For fans of alternative history this will be worthwhile read. The changes are much smaller than many altered time lines so ZRS gives a window into events that probably weren’t terribly unlikely.
Richard G. Van Treuren’s Airships vs Submarines is non fiction. It covers the entire history of sub hunting airships from well prior to WW1 through the early cold war. There is also a chapter devoted to potential uses for non rigids in the conflicts of today. The book begins with an excellent study of one of the last U-Boat kills of WW2. Van Treuren looks at several sources to show how the US Navy’s surface force record of the incident ignores the involvement of the Coast Guard and how the Coast Guard’s report neglects to mention that airships were involved in the battle as well. This helps illustrate how the record of LTA has been overlooked and neglected.
This book isn’t as polished as Blimps & U-Boats: U.S. Navy Airships in the Battle of the Atlantic by J Gordon Vaeth but covers much more ground and is somewhat less of a personal narrative than Vaeth’s book. With those caveats written I recommend this book highly. A large number of primary sources are referenced. Van Treuren has uncovered a large number of interesting facts, photos and stories.
The third book I picked up was recommended by the publishers called The Van Dyk Collection of LTA Plans and Drawings and not surprisingly is a collection of LTA craft drawings and plans drawn by Herman Van Dyk. It is published by The LTA Institute. The drawings are very nice and some familiar vessels, such as LZ 139 are captured. Even more welcome are drawings of several lesser known ships, including the City of Glendale. Extremely interesting is a series of drawings of German WW1 guided glider bombs for use from Zeppelins. These is a section on various marine vessels designed or converted for use at LTA tenders. Some of these ships were built, others (like many other designs) were paper projects only.
Finally there is a section on the Austrian Naval attack on Venice in 1849.
This book was very well produced and was filled with surprising and wonderful drawings and discussion. Of the three books this would probably be of the greatest general interest, since it covers a wide variety of projects ranging from simple barrage balloons built in large numbers to paper projects that were unlikely to have been built-or to have functioned if they had been-under the best of circumstances. Very well done and a great joy to read through!
The DVD was titled The Flying Carriers. It was a compilation of period motion pictures and still photos as well as some modern models and such. Commentary voice over is useful and doesn’t intrude on the value of the images. It was nice to see a production house willing to let the images do most of the talking and not insist on “gilding the lily” with intrusive voice overs. T he video had a large number of segments I had never seen before, as well as others that will be familiar to many students of LTA. I passed a very enjoyable evening watching this disk and look forward to taking a relaxed view of the material in more depth.
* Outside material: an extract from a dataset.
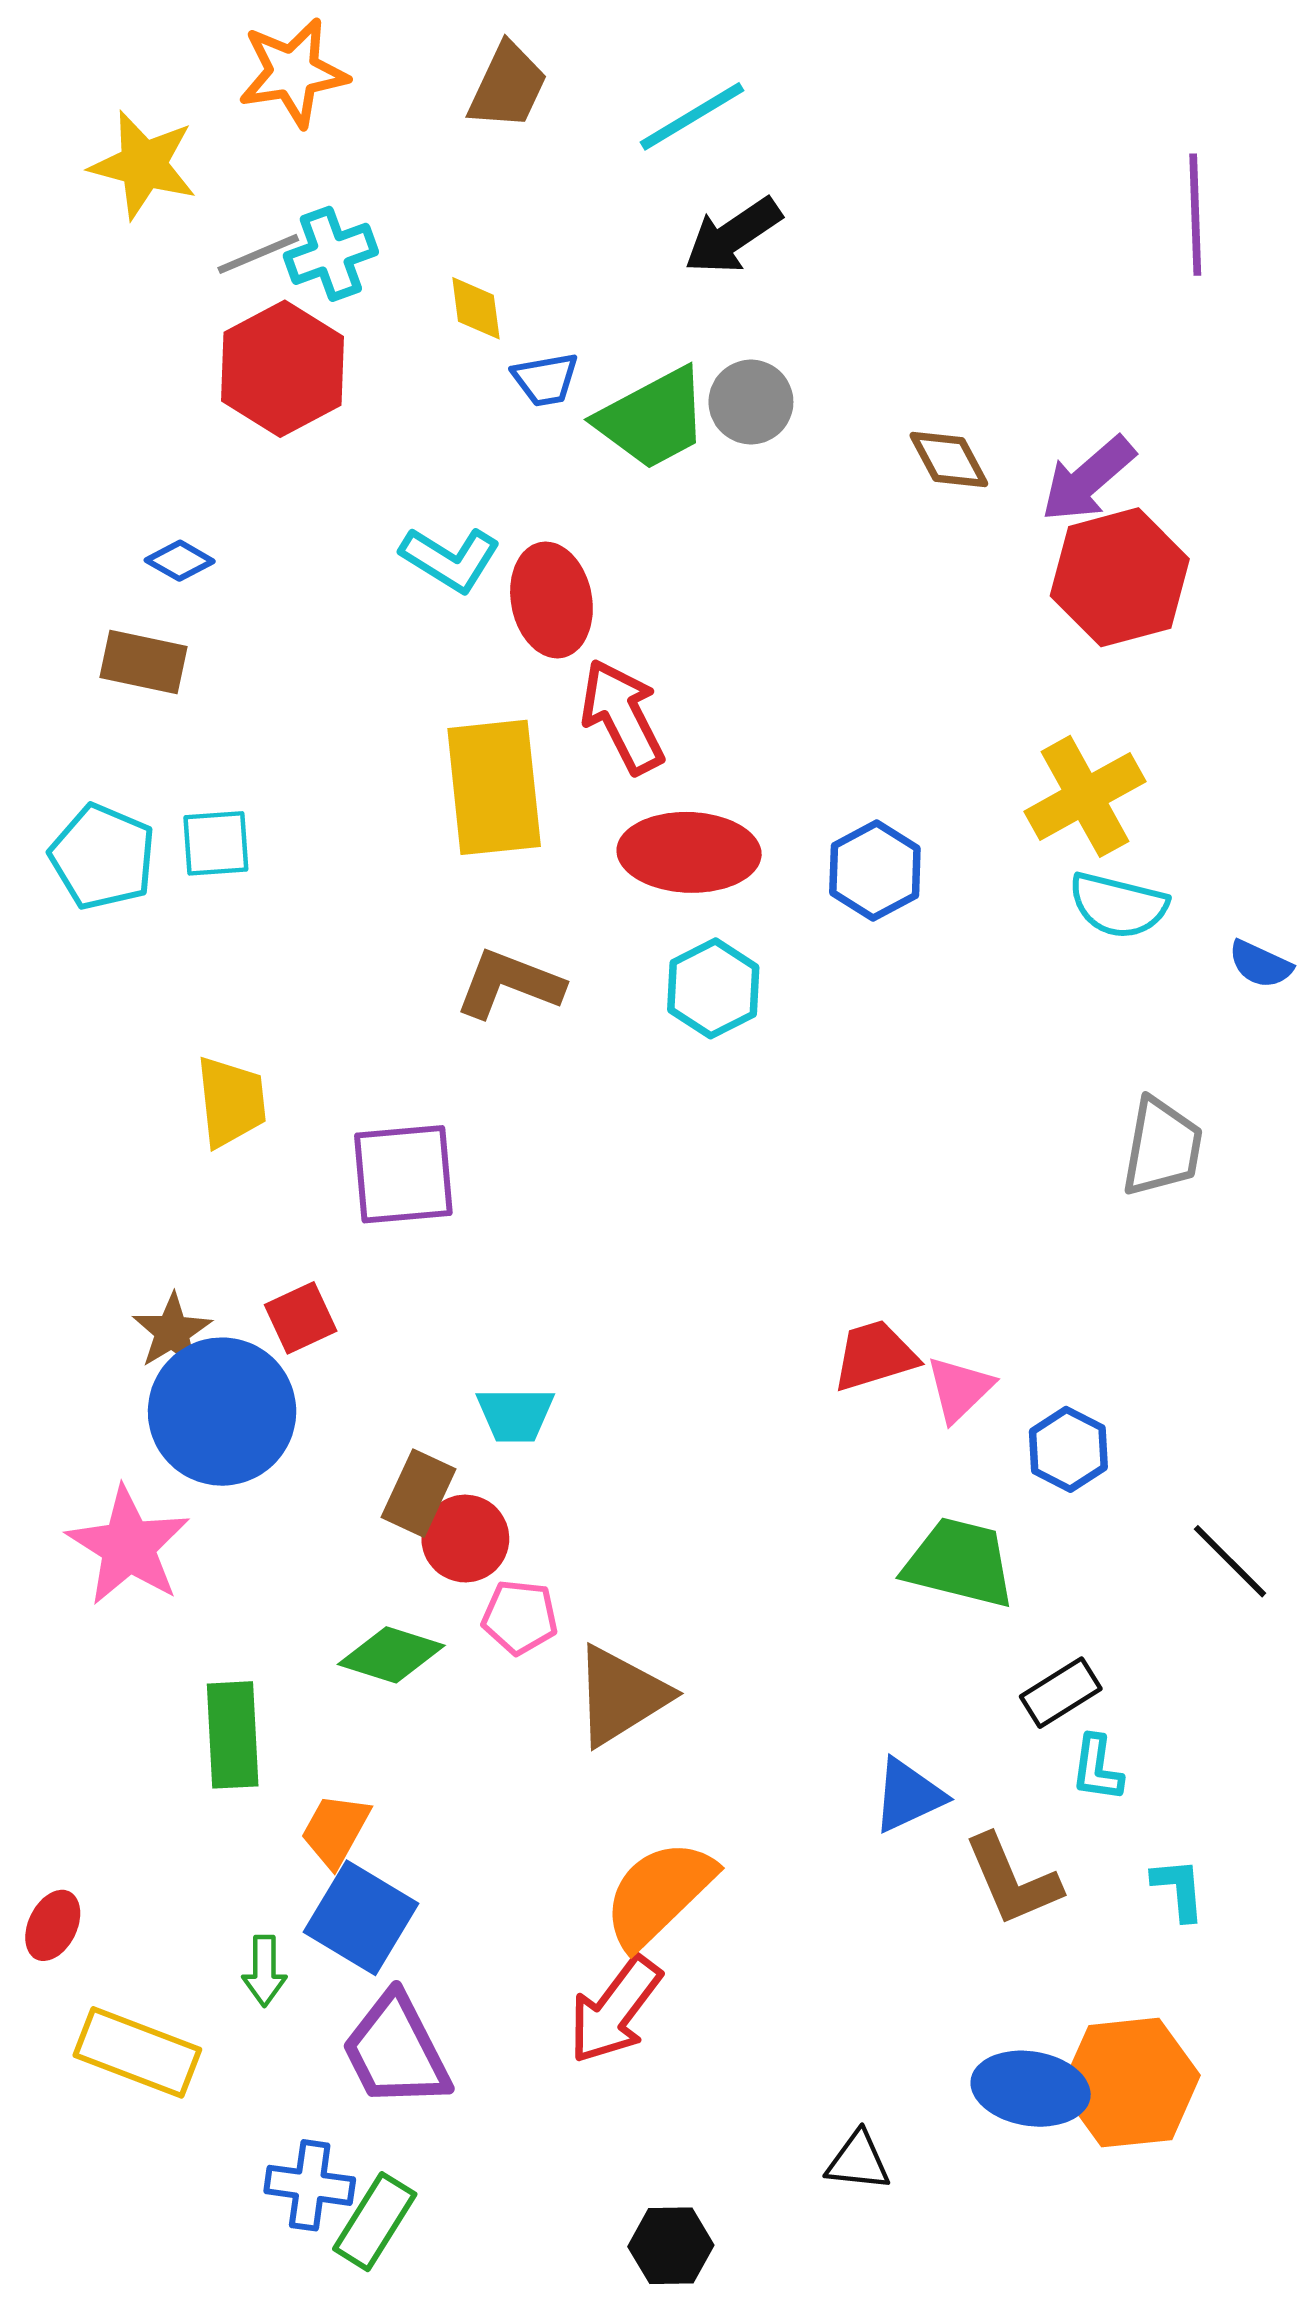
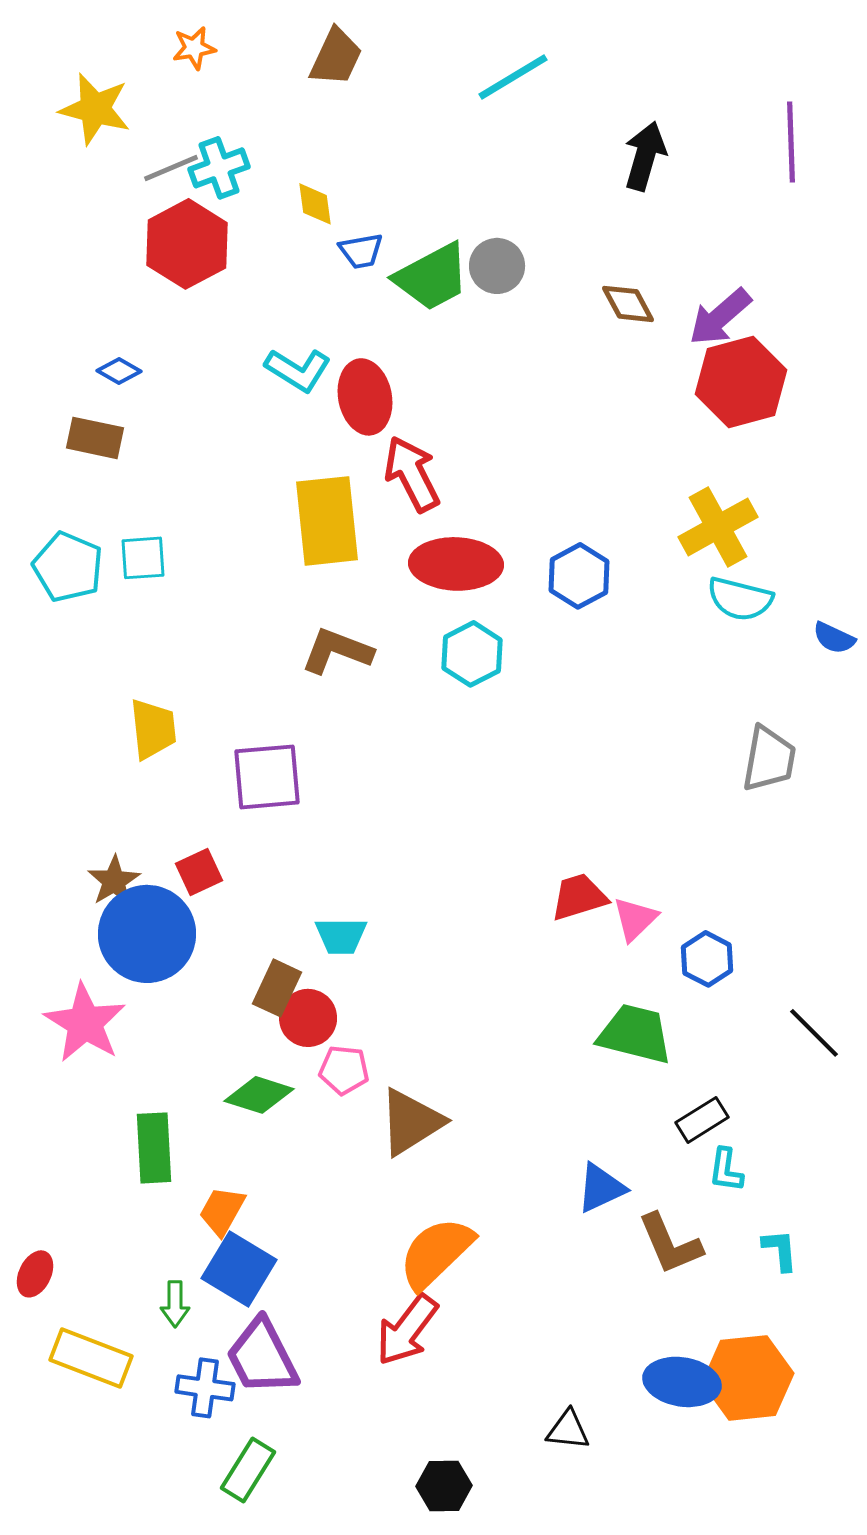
orange star: (293, 73) -> (194, 48), size x0.6
cyan line: (692, 116) -> (513, 77), moved
black arrow: (733, 236) -> (645, 156), moved, turned 140
blue cross: (310, 2185) -> (205, 1388), moved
Again I can recommend this to LTA students.
All in all I was very impressed with Airship History/Atlantis Productions materials. In addition their customer service is very strong. Items were shipped quickly and well packaged. The prices included shipping. Those prices varied from 10.00 for the novel to 35.00 for the DVD. AH/AP is a small press house and prices seem in line with other such efforts. Photo reproduction in Airships vs. Submarines was not great but, again was typical for smaller houses. On the other hand another pleasant surprise was the fine graphic quality in the Van Dyk book; drawings are clear and crisp.
As I mentioned above I can recommend these products to those interested in LTA.